- _WORK TO BE COMPLETED_: Exactly how many lines in the entries contain "Guide"? Give that number alone.

Items from a dataset:
::::::::

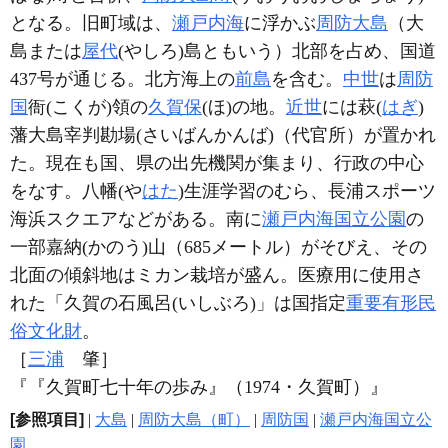
となる。旧町域は、
瀬戸内海
に浮かぶ
周防大島
（大
島または
屋代
(やしろ)島ともいう）北部を占め、国道
437号が通じる。北方海上の
前島
を含む。
中世
は
周防
国
衙(こくが)領の
久賀保
(ほ)の地。
近世
には萩(
はぎ
)
藩大島宰判勘場(さいばんかんば)（代官所）が置かれ
た。現在も国、県の出先機関が集まり、行政の中心
をなす。八幡(や
はた
)生涯学習のむら、長浦スポーツ
海浜スクエアなどがある。南に
瀬戸内海国立公園
の
一部嘉納(かのう)山（685メートル）がそびえ、その
北面の傾斜地はミカン栽培が盛ん。医療用に使用さ
れた「久賀の石風呂(いしぶろ)」は国指定
重要有形民
俗文化財
。
［
三浦
肇］
『『久賀町七十年の歩み』（1974・久賀町）』
[参照項目]
|
大島
|
周防大島（町）
|
周防国
|
瀬戸内海国立公
園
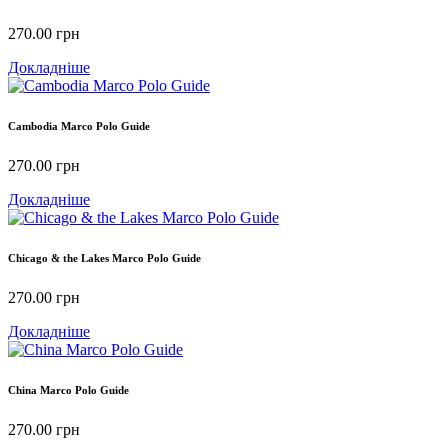
270.00
грн
Докладніше
Cambodia Marco Polo Guide
270.00
грн
Докладніше
Chicago & the Lakes Marco Polo Guide
270.00
грн
Докладніше
China Marco Polo Guide
270.00
грн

::::::::

- _ANSWER BOX_: 3